第2章(川口・森論文)は、厚労省「賃金構造基本調査」、総務省「労働力調査」などの個票データを用いて、2006~2010年までの県別パネルデータを構築し、2007年の最低賃金法改正以降の最低賃金引き上げの労働者への影響を分析した。特に、最低賃金の影響を最も強く受ける10代男女労働者に焦点をあて、(1) 賃金については、最低賃金の10%の上昇が下位分位の賃金率を2.8~3.9%引き上げること、(2) 雇用については、最低賃金の10%の上昇は10代男女の就業率を5.25%ポイント減少させる効果があること、を示した。10代男女の平均就業率は17%であることと比較すると、これは約30%の雇用の減少効果であり、若年労働者に対する雇用減少効果は大きいといえる。

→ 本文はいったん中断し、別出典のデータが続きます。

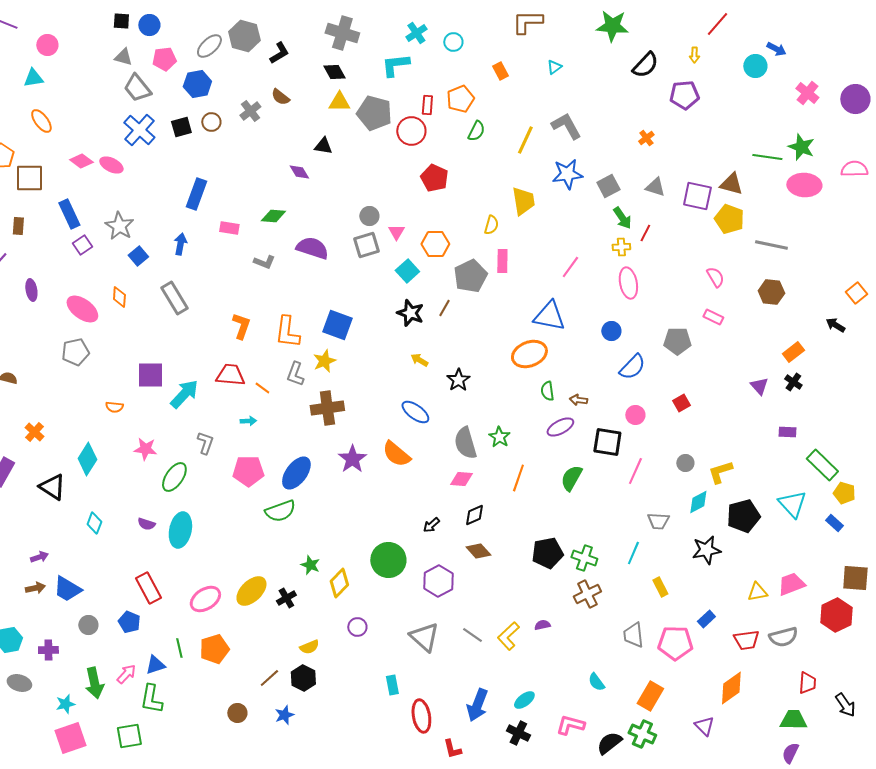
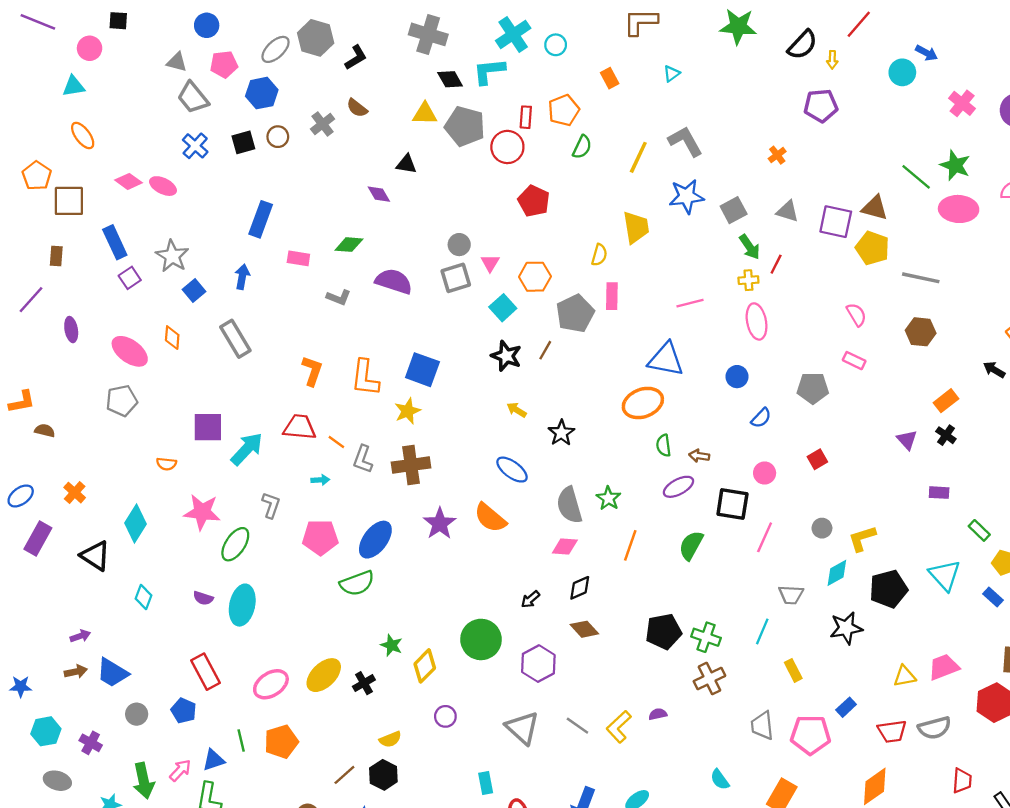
black square: (121, 21) -> (118, 21), moved
cyan cross: (416, 33) -> (513, 34), size x1.4
black semicircle: (645, 65) -> (802, 45), moved
black diamond: (334, 72) -> (450, 79), moved
blue cross: (139, 130) -> (195, 146), size x0.7
green line: (767, 157) -> (916, 177), turned 32
pink line: (570, 267) -> (690, 303), turned 40
blue semicircle: (632, 367) -> (761, 418), size x0.7
gray L-shape: (295, 374) -> (363, 459), moved
pink star: (145, 449) -> (202, 512), size x1.4
green rectangle: (822, 465) -> (979, 530), size x0.6
purple cross: (48, 650) -> (91, 743), turned 30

一方、最低賃金上昇は、労働者のみならず、企業への影響も忘れてはならない。第3章(奥平・滝澤・大竹・鶴論文)は最低賃金の引き上げと企業の負担との関係をみるために、大規模な事業所ベース(経済産業省「工業統計調査」)の個票データを用いて、各事業所の労働に関する限界生産物価値を推定し、その限界生産物価値と賃金率の乖離である「ギャップ(=労働の限界生産物価値-賃金率)」が最低賃金の変動によって、どのような影響を受けるかを検証した。分析の結果、(1) 最低賃金が上昇した場合、企業は雇用量の削減か負のギャップの拡大という形で対応し、(2) 負のギャップの拡大はその後、4年程度は持続していることが分かった。最低賃金の増額によって企業内部の資源配分の効率性が阻害されている点で企業の負担は増加しているといえる。

第4章(森川論文)も最低賃金の企業への影響を分析している。企業パネルデータ(経済産業省「企業活動基本調査」)を用いた推計によれば、(1) 最低賃金が実質的に高いほど企業の利益率が低くなる関係があり、この影響は平均賃金水準が低い企業ほど顕著である、(2) 産業別に分析すると、サービス業において最低賃金が企業収益に及ぼす影響が大きい、との結果を得ている。また、地域別の最低賃金水準の違いを人口の多い大都市ほど生産性も賃金も高いという「集積の経済性」と地域別の物価水準から検証し、(1) 近年、物価水準の地域差を補正した実質最低賃金の格差は縮小しているが、(2) 人口密度の低い地域では最低賃金が相対的に割高となっていることを示した。これは高めの最低賃金が経済活動の密度が低い地域の活力に負の影響を持つ可能性を示唆しているといえよう。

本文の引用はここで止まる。